Stem cells ameliorate EAE via an indoleamine 2,3-dioxygenase (IDO) mechanism

Background: Stem cells (SC)have been shown to have beneficial effects during autoimmune demyelination but underlying mechanisms remain unknown. In mice, lineage negative cells expressing the Sca1 molecule (Lin-Sca1+) represent a pluripotent population of bone marrow SC (BMSC) depleted of mature hematopoietic precursors and enriched in mesenchymal SC. Objective: In this study we have assessed the immunoregulatory role of pluripotent Lin-Sca1+ bone marrow stem cells (Lin-Sca1+BMSC) in experimental autoimmune encephalomyelitis (EAE), a model of multiple sclerosis.
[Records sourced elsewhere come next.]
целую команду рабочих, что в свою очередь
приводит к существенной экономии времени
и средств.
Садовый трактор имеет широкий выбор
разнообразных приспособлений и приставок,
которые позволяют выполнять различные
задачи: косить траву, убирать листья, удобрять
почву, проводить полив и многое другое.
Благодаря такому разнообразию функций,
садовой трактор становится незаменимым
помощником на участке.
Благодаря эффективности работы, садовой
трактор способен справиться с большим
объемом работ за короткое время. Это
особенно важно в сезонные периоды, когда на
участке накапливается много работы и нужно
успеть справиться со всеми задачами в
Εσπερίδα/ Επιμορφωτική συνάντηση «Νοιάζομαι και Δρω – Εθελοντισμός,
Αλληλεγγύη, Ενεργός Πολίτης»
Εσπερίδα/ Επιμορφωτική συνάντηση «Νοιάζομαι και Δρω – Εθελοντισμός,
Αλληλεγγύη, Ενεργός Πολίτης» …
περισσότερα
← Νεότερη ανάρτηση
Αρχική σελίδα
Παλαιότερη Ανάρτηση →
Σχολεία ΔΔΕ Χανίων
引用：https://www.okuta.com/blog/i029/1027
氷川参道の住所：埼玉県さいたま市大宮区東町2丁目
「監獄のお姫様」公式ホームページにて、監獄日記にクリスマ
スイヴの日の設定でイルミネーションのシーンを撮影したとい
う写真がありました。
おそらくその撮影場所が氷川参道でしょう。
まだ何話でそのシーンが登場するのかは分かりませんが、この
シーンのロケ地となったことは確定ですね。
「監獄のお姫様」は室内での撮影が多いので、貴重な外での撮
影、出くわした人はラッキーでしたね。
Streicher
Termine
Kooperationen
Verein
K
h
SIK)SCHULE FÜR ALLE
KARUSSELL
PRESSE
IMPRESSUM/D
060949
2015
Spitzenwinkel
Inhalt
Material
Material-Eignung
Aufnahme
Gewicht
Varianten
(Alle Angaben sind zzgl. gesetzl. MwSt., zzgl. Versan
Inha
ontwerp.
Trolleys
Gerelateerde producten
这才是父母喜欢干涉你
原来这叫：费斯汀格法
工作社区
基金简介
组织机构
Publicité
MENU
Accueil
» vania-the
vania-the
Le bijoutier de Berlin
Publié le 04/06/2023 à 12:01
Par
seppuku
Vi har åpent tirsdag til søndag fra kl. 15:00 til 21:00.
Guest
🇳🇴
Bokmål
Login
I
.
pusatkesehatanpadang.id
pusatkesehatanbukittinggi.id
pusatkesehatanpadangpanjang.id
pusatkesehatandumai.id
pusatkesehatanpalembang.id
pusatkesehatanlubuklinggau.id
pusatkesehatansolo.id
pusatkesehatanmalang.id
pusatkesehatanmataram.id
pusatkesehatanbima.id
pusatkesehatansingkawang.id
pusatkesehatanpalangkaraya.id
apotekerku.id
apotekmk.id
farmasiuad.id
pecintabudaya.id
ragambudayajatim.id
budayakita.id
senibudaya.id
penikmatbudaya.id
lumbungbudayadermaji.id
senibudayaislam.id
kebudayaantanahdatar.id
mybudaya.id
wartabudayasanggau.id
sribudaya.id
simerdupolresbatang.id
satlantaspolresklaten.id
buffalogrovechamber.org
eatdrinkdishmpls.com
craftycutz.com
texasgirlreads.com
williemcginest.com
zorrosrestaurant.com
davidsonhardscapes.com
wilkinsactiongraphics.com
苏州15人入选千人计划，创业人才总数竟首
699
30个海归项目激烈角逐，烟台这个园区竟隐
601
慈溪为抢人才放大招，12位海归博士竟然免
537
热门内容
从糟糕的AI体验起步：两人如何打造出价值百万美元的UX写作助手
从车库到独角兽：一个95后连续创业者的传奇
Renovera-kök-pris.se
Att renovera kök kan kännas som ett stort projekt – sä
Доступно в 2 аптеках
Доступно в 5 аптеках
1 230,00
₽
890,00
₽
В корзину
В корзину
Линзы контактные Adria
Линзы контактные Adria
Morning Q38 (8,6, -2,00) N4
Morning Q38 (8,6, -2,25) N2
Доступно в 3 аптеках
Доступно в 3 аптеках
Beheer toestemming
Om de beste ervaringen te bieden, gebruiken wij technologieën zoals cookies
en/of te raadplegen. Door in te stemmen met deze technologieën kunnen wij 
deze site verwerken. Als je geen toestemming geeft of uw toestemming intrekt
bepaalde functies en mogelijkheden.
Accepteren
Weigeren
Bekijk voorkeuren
Methods: Syngeneic pluripotent Lin-Sca1+BMSC were transferred at peak of disease to mice with PLP139-151-induced EAE. At different time points after transplantation proliferation of T cells and IFN-gamma secretion were assessed. Accumulation of PKH26 stained SC in mouse organs was analyzed by flow cytometry. The role of indoleamine 2,3-dioxygenase (IDO) was established using Western blot analysis and specific competitive inhibition with 1-methy1-DL-tryptophan (1-MT). Results: Lin-Sca1+BMSC transfer enhanced recovery (p=0.000950), prevented relapses (p=0.0076), reduced central nervous system damage and enhanced remyelination. T cells from treated mice showed decreased proliferation to PLP139-151 (p=0.0019) and elevated interferon-gamma production. In dendritic cells (DC) increased induction of IDO was observed. Specificity of IDO involvement was confirmed by demonstration that in the presence of CD11c+ DC, with high IDO expression, PLP-induced proliferation was inhibited and the IDO-inhibitor, 1-MT, abrogated the immunoregulatory effect of Lin-Sca1+BMSC (p=0.000912). Relapse prevention correlated with inhibition of antigen spreading, the latter evidenced by loss of T cell responsiveness to PLP178-191 and MBP85-99 during chronic disease. Conclusions: Thus, pluripotent SC induce IDO in DC, leading to inhibition of antigen reactivity and spreading in EAE.